» INSTRUCTIONS FOR THE TASK: From the entries below, copy each line in which the word "Hungary" occurs.

» THE RECORDS:
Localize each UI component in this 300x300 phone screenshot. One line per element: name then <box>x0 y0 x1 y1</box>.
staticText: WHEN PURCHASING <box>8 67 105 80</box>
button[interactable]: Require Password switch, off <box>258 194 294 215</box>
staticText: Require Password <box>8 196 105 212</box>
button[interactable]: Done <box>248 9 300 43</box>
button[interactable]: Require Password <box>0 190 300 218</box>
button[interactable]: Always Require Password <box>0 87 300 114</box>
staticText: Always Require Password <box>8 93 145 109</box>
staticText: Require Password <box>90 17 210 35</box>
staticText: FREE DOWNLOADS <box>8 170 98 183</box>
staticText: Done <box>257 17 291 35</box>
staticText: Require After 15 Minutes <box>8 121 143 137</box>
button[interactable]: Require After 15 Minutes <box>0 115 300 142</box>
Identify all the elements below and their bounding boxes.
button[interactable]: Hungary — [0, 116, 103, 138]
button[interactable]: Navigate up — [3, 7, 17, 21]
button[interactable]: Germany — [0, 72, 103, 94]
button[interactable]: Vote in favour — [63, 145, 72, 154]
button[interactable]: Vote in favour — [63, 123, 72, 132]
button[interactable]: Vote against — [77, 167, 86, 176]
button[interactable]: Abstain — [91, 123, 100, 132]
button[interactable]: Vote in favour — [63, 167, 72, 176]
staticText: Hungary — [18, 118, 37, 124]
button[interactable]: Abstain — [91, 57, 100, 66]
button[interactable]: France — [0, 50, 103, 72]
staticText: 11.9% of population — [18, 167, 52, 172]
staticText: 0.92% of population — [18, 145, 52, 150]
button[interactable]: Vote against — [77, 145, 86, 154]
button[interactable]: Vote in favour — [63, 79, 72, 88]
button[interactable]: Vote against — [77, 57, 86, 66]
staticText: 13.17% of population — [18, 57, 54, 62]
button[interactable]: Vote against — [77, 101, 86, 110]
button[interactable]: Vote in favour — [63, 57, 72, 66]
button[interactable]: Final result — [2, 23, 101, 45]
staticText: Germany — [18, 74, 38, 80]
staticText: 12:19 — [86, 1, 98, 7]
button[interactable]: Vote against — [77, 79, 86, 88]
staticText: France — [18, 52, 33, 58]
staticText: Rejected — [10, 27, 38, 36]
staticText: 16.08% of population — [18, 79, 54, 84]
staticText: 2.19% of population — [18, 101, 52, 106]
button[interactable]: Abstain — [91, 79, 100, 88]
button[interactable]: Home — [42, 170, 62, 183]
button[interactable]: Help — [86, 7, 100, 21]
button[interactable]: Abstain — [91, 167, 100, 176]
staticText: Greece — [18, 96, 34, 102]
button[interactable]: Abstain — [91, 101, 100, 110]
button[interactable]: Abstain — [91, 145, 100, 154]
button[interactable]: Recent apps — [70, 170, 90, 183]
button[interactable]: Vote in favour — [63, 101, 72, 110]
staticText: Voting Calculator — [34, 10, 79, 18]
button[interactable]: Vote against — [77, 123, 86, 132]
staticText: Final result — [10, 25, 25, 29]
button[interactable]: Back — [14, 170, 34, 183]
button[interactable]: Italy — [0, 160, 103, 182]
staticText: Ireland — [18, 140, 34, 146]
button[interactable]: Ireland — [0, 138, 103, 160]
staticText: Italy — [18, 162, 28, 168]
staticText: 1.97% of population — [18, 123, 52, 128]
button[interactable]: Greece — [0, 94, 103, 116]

» ANSWER SPACE:
button[interactable]: Hungary — [0, 116, 103, 138]
staticText: Hungary — [18, 118, 37, 124]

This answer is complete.